(Page images and extracted text)
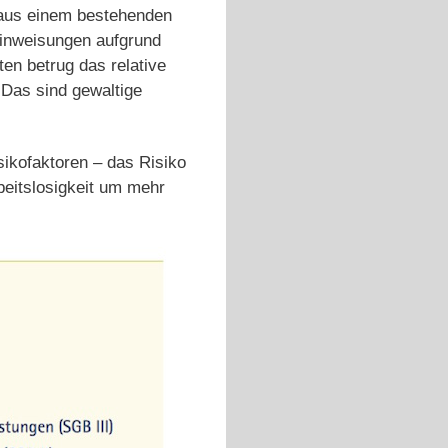
 aus einem bestehenden
seinweisungen aufgrund
ten betrug das relative
Das sind gewaltige
sikofaktoren – das Risiko
rbeitslosigkeit um mehr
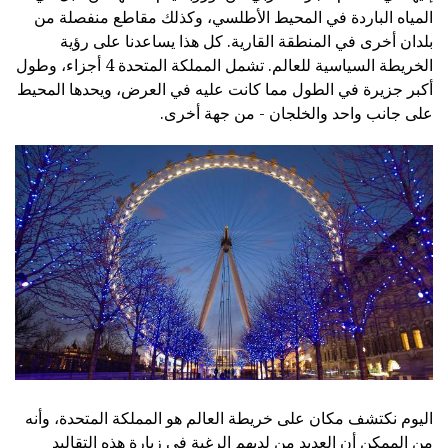
المياه الباردة في المحيط الأطلسي، وكذلك مقاطع منفصلة من
بلدان أخرى في المنطقة القارية. كل هذا يساعدنا على رؤية
الخريطة السياسية للعالم. تشمل المملكة المتحدة 4 أجزاء، وطول
أكبر جزيرة في الطول مما كانت عليه في العرض، ويحدها المحيط
على جانب واحد والخلجان - من جهة أخرى.
اليوم نكتشف مكان على خريطة العالم هو المملكة المتحدة، وأنه
من الممكن أن العديد من لديهم الرغبة في زيارة هذه التقاليد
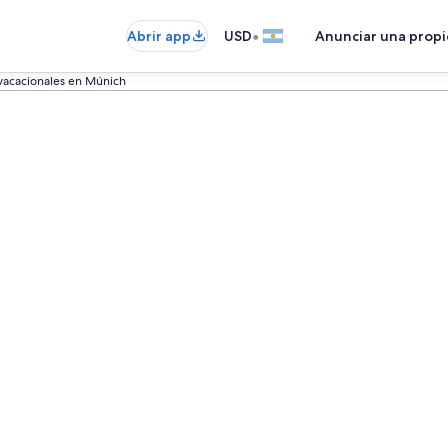
•
Abrir app
USD
Anunciar una prop
 vacacionales en Múnich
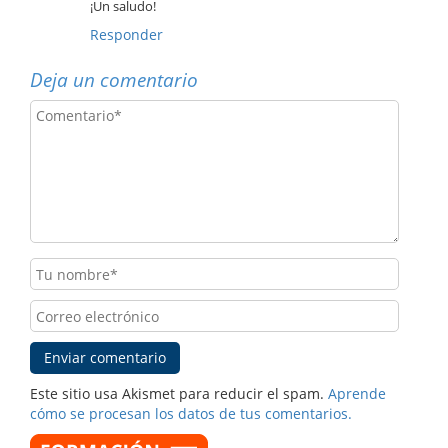
¡Un saludo!
Responder
Deja un comentario
Este sitio usa Akismet para reducir el spam.
Aprende
cómo se procesan los datos de tus comentarios.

EXERCISE OBJECTIVE — Print the data exactly as written, dropping any images it holds.

RESPONSE TO THE TASK —
 aus einem bestehenden
seinweisungen aufgrund
ten betrug das relative
Das sind gewaltige
sikofaktoren – das Risiko
rbeitslosigkeit um mehr
المياه الباردة في المحيط الأطلسي، وكذلك مقاطع منفصلة من
بلدان أخرى في المنطقة القارية. كل هذا يساعدنا على رؤية
الخريطة السياسية للعالم. تشمل المملكة المتحدة 4 أجزاء، وطول
أكبر جزيرة في الطول مما كانت عليه في العرض، ويحدها المحيط
على جانب واحد والخلجان - من جهة أخرى.
اليوم نكتشف مكان على خريطة العالم هو المملكة المتحدة، وأنه
من الممكن أن العديد من لديهم الرغبة في زيارة هذه التقاليد
•
Abrir app
USD
Anunciar una prop
 vacacionales en Múnich
¡Un saludo!
Responder
Deja un comentario
Este sitio usa Akismet para reducir el spam.
Aprende
cómo se procesan los datos de tus comentarios.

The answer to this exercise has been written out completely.